*** INFORMATION PROVIDED ***
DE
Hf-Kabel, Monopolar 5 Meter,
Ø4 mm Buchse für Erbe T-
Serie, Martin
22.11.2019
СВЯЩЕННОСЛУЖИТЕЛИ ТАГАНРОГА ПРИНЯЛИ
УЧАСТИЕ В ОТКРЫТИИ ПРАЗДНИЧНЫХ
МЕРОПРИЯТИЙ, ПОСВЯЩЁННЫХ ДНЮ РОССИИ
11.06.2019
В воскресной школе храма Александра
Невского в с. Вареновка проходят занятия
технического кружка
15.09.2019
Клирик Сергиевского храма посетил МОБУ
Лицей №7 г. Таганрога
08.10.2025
*** End of INFORMATION PROVIDED ***
*** INFORMATION PROVIDED ***
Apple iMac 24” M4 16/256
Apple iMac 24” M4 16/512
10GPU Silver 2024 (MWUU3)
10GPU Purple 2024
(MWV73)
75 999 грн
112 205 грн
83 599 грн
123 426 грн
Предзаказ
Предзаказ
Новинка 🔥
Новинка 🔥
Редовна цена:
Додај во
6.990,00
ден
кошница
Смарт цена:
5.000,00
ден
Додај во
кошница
*** End of INFORMATION PROVIDED ***
*** INFORMATION PROVIDED ***
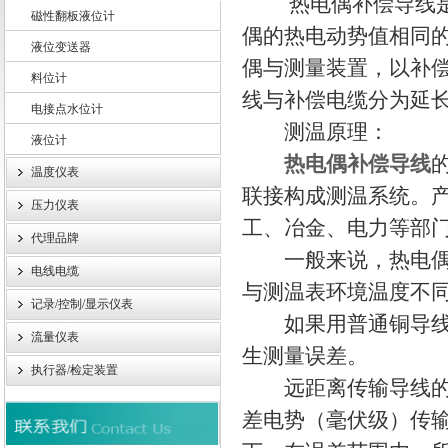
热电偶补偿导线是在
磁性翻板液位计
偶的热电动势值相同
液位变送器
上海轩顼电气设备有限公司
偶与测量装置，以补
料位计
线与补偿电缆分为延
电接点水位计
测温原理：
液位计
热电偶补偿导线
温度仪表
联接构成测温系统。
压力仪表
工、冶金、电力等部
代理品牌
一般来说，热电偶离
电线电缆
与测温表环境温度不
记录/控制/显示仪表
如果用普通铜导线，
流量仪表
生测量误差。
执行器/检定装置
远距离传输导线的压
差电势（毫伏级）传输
*** End of INFORMATION PROVIDED ***
* [WHAT IS EXPECTED]:
All lines with the string "Apple" must be copied from the data.

* [FINAL ANSWER]:
Apple iMac 24” M4 16/256
Apple iMac 24” M4 16/512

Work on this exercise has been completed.